The novel now suddenly flips into a completely different genre – a supernatural thriller. The nunnery is run by Abbott Enomoto, who also runs an associated monastery that functions as a baby factory. On a strict schedule, the monks rape the nuns, and then seize their babies. The nuns are led to believe that these children are raised by loving families in a nearby village – and that they will go to join these kids when they stop being of childbearing age.

Orito doesn’t believe this story, however, and her investigation leads her to find out that the babies are actually killed and drained of blood in an occult ceremony that powers the ageless and vampiric Enomoto – a being who has lived for 600 years. In a daring escape attempt, Orito makes her way through the mazelike walls of the nunnery and breaks through to the outside world – only to decide to return in order to midwife a pregnant nun whom she thinks she can rescue.



Meanwhile, we learn that Uzaemon, one of the interpreters on Dejima, is also in love with Orito – his family forced him to give her up after her father’s business failure. By accident, he comes across a scroll that outlines the practices of Enomoto’s monastery. Horrified by Orito’s fate, Uzaemon leaves the scroll with Jacob, gets the help of a sensei, and fights his way into the monastery fortress to confront Enomoto.

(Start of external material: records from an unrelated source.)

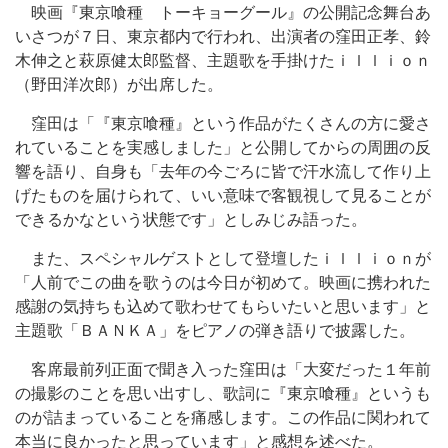
映画『東京喰種 トーキョーグール』の公開記念舞台あ
いさつが７日、東京都内で行われ、出演者の窪田正孝、鈴
木伸之と萩原健太郎監督、主題歌を手掛けたｉｌｌｉｏｎ
（野田洋次郎）が出席した。
窪田は「『東京喰種』という作品がたくさんの方に愛さ
れていることを実感しました」と公開してからの周囲の反
響を語り、自身も「去年の今ごろに皆で汗水流して作り上
げたものを届けられて、いい意味で客観視して見ることが
できるかなという状態です」としみじみ語った。
また、スペシャルゲストとして登壇したｉｌｌｉｏｎが
「人前でこの曲を歌うのは今日が初めて。映画に携われた
感謝の気持ちも込めて歌わせてもらいたいと思います」と
主題歌「ＢＡＮＫＡ」をピアノの弾き語りで披露した。
客席最前列正面で聞き入った窪田は「大変だった１年前
の撮影のことを思い出すし、歌詞に『東京喰種』というも
のが詰まっていることを痛感します。この作品に関われて
本当に良かったと思っています」と感想を述べた。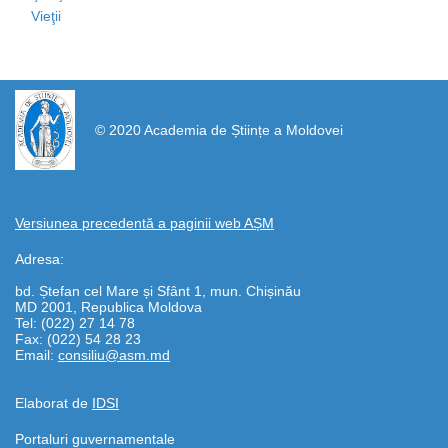
Vieţii
https://propletenie.ru/
© 2020 Academia de Științe a Moldovei
Versiunea precedentă a paginii web AȘM
Adresa:
bd. Ștefan cel Mare și Sfânt 1, mun. Chișinău
MD 2001, Republica Moldova
Tel: (022) 27 14 78
Fax: (022) 54 28 23
Email:
consiliu@asm.md
Elaborat de
IDSI
Portaluri guvernamentale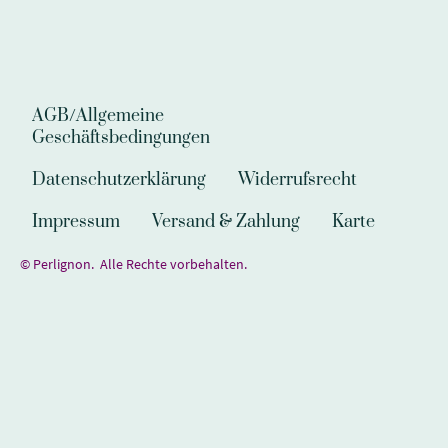
AGB/Allgemeine
Geschäftsbedingungen
Datenschutzerklärung
Widerrufsrecht
Impressum
Versand & Zahlung
Karte
© Perlignon. Alle Rechte vorbehalten.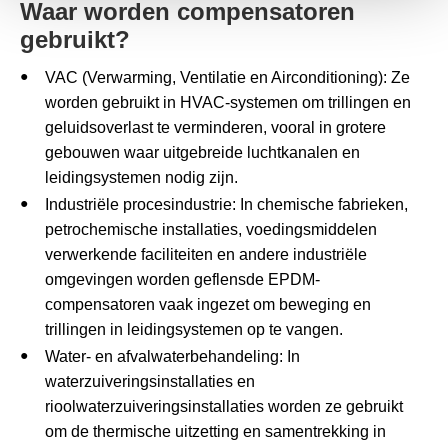
Waar worden compensatoren
gebruikt?
VAC (Verwarming, Ventilatie en Airconditioning): Ze
worden gebruikt in HVAC-systemen om trillingen en
geluidsoverlast te verminderen, vooral in grotere
gebouwen waar uitgebreide luchtkanalen en
leidingsystemen nodig zijn.
Industriële procesindustrie: In chemische fabrieken,
petrochemische installaties, voedingsmiddelen
verwerkende faciliteiten en andere industriële
omgevingen worden geflensde EPDM-
compensatoren vaak ingezet om beweging en
trillingen in leidingsystemen op te vangen.
Water- en afvalwaterbehandeling: In
waterzuiveringsinstallaties en
rioolwaterzuiveringsinstallaties worden ze gebruikt
om de thermische uitzetting en samentrekking in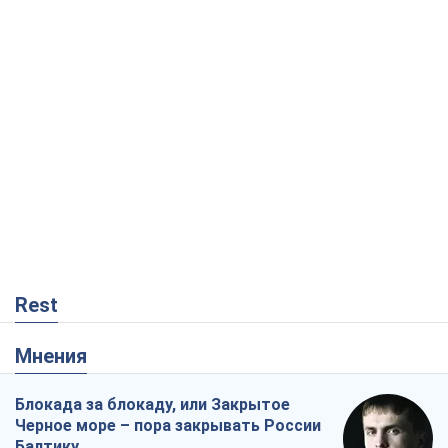
Rest
Мнения
Блокада за блокаду, или Закрытое
Черное море – пора закрывать России
Балтику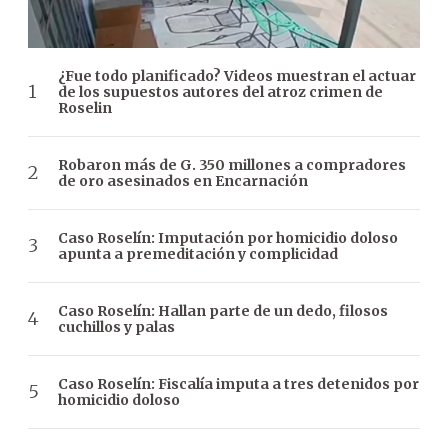
¿Fue todo planificado? Videos muestran el actuar
de los supuestos autores del atroz crimen de
Roselin
Robaron más de G. 350 millones a compradores
de oro asesinados en Encarnación
Caso Roselín: Imputación por homicidio doloso
apunta a premeditación y complicidad
Caso Roselín: Hallan parte de un dedo, filosos
cuchillos y palas
Caso Roselín: Fiscalía imputa a tres detenidos por
homicidio doloso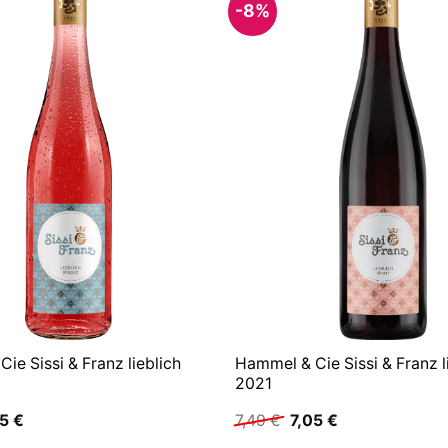
-8%
ie Sissi & Franz lieblich
Hammel & Cie Sissi & Franz l
2
2021
prünglicher
Aktueller
Ursprünglicher
Aktueller
05
€
7,49
€
7,05
€
is
Preis
Preis
Preis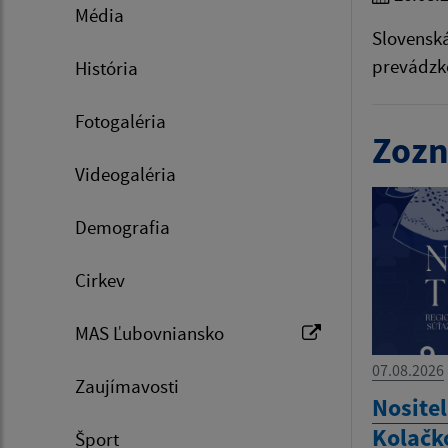
Média
Slovenská
prevádzko
História
Fotogaléria
Zozn
Videogaléria
Demografia
Cirkev
MAS Ľubovniansko
07.08.2026
Zaujímavosti
Nositel
Kolačk
Šport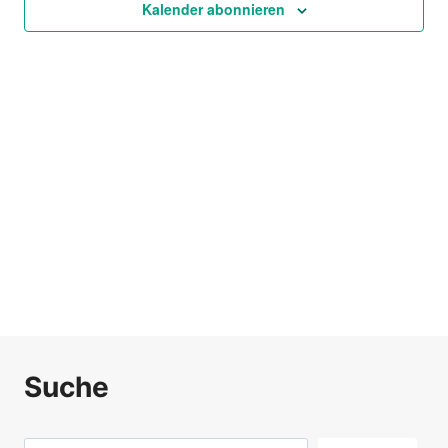
Ansich
Kalender abonnieren
Naviga
Suche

We now switch genres again, this time to a sea-going adventure story. Captain Penhaligon and the crew of an English frigate are determined to force Japan to open to trade. They anchor by Dejima and send word that the island is now under new command – that of England, not of the Netherlands. The men on Dejima don’t want to accept this offer – they realize that as soon as the English get their own Japanese translators, they won’t need the Dutch around anymore.
The situation becomes even more fraught as there are now three languages being spoken and mistranslated. The only person who can use this to his advantage is Jacob: he speaks English since he spent time in London, and he has taught himself Japanese to translate the scroll that Uzaemon left with him.

Captain Penhaligon tries to take Dejima by force, bombarding the island from the ship. Jacob leads the Dutch resistance, which prevails, but only because Jacob’s red hair makes Penhaligon think of his own red-headed son who died in a different battle.



However, the bombardment reveals a different problem – the city of Nagasaki is entirely unprotected from this kind of attack from the sea. The city’s magistrate reels from his failure – only ritual suicide can remove him from the situation honorably. The Magistrate often plays games of Go with Enomoto, whom he now invites to witness and second the ritual suicide. Through some last-minute trickery, both the Magistrate and Enomoto end up drinking poisoned sake, and the Magistrate’s self-sacrifice also kills the evil Abbot.

The novel now switches genres one last time, and we learn the extremely ordinary conclusion to the so far quite wild life of Jacob de Zoet. Jacob marries a Japanese woman who isn’t Orito and has a son. After 17 years on Dejima, Jacob must go back to the Netherlands, and is forced to leave his son behind because of Japanese law. Back in Holland, Jacob remarries and has another son, who eventually inherits his father’s smuggled Bible.

David Mitchell is acknowledged to be one of the best modern novelists, but his work tends to divide critics. The Thousand Autumns of Jacob de Zoet was no exception, garnering both praise and criticism from the same reviewer. James Wood wrote in the New Yorker, “By any standards, The Thousand Autumns of Jacob de Zoet is a formidable marvel… It is a brilliant fairy tale [but] even nightingales, as a Russian proverb has it, can't live off fairy tales.” Similarly, The Guardian’s Christopher Tayler wrote about his enjoyment of the book, but also pointed out that “the characters fall into goodies and baddies as well, and their doings – including the central love story – don't often rise above the needs of the plot.”